"Ella!!! Ella!!! Gue kangen banget sama lo!"
Shinta berlari melintasi gerbang sekolah saat sudut matanya menangkap pergerakan Ella berjalan di samping taman dari arah parkiran. Dia langsung memeluk sahabatnya itu sambil tersenyum senang.
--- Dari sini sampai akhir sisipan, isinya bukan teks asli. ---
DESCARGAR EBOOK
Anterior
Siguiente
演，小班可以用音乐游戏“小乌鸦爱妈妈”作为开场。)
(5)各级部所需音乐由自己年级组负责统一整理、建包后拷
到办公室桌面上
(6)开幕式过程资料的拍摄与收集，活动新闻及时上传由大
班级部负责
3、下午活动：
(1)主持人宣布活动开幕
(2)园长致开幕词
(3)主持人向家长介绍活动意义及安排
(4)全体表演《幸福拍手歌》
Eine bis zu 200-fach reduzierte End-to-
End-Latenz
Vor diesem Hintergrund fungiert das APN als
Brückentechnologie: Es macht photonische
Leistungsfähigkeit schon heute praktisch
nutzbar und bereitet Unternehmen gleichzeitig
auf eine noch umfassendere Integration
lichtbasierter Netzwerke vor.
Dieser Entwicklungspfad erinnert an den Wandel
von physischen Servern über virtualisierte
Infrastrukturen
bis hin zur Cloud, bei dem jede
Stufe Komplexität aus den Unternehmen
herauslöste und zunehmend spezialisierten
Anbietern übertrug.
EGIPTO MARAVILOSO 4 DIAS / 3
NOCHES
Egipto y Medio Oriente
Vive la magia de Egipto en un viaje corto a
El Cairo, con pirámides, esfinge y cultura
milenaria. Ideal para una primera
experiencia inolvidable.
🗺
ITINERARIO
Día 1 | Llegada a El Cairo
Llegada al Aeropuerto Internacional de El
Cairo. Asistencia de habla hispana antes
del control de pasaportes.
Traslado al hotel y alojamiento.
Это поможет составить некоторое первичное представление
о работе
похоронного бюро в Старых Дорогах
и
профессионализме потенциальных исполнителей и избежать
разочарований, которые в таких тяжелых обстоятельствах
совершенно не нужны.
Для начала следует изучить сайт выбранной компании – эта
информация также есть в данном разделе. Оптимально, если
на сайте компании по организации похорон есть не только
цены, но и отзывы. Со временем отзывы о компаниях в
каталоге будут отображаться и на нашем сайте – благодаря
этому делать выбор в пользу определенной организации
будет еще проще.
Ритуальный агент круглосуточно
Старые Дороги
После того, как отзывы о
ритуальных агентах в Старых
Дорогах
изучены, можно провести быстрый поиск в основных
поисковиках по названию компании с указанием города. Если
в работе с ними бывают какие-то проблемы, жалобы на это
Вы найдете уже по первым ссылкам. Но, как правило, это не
Sedangkan Ella, dia hanya mendengus.
"Lah, lo baru nyadar ya kalau gue emang ngangenin... hahaha... belum 24 jam kita berpisah, lo udah kayak gini, apalagi kalau sebulan yak?" ucap Ella bangga sambil menepuk punggung Shinta. "Eh, Betewe, lo denger gosip nggak kalau Rangga putus ama Vita?"
"Kak Rangga? Di mana kak Rangga?" tanya Shinta langsung melepaskan pelukan sepihaknya.
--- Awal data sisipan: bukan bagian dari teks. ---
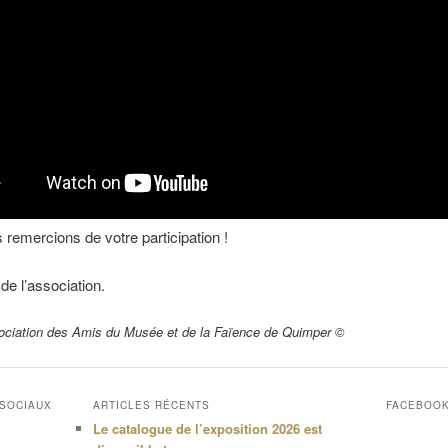
remercions de votre participation !
de l’association.
ociation des Amis du Musée et de la Faïence de Quimper ©
 SOCIAUX
ARTICLES RÉCENTS
FACEBOO
Le catalogue de l’exposition 2026 est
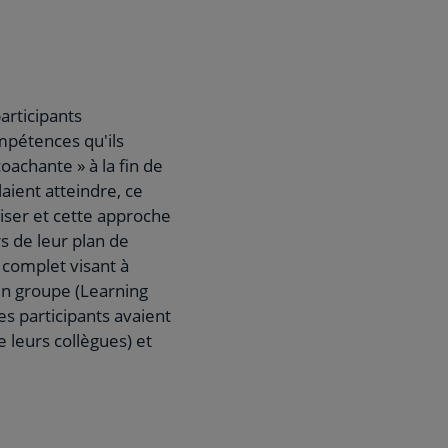
articipants
mpétences qu'ils
achante » à la fin de
laient atteindre, ce
aliser et cette approche
s de leur plan de
 complet visant à
en groupe (Learning
les participants avaient
e leurs collègues) et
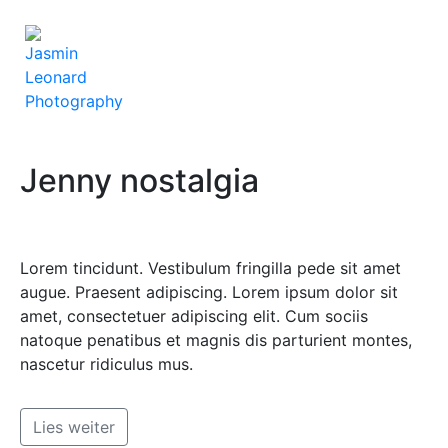
Jenny nostalgia
Lorem tincidunt. Vestibulum fringilla pede sit amet
augue. Praesent adipiscing. Lorem ipsum dolor sit
amet, consectetuer adipiscing elit. Cum sociis
natoque penatibus et magnis dis parturient montes,
nascetur ridiculus mus.
Lies weiter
"Tuh lagi markirin motor," Ella mengedikkan dagu ke arah parkiran. Dia tertegun melihat sahabatnya yang dulu cuek bebek itu langsung melesat lari meninggalkannya ke arah parkiran. Shinta bahkan menginjak beberapa tanaman hias hingga gepeng saat melintasi taman seenak jidatnya. Jika Pak Joni tau, bisa tamat riwayat nilai biologi Shinta. Dan bisa dipastikan anak itu akan menangis meraung-raung meratapi nilainya. "Tuh anak kenapa dah?" gerutu Ella.
"KAK RANGGA!!!" Shinta langsung memeluk punggung Rangga dari belakang saat Rangga membuka helm dan meletakkannya di kaca spion. "KAK RANGGA... KAKAK MASIH HIDUP... HUUU..." Shinta langsung menangis di punggungnya. Ella terbelalak, hingga bola matanya hampir jatuh.
Rangga tertegun.
CKRAK! CKRAK! JETREK! JEPRET!
Bunyi kamera ponsel menyadarkan Rangga. Dia bergegas memakai kembali helm-nya untuk mengamankan mukanya dari para paparazi dan wartawan jadi-jadian di sekelilingnya. Mereka berkerumun sehingga dia menjadi pusatnya di parkiran.
"Enak ya orang ganteng mah, baru kemaren putus ama anak paling cantik sesekolahan, sekarang udah dipeluk sama anak paling pinter sesekolahan..."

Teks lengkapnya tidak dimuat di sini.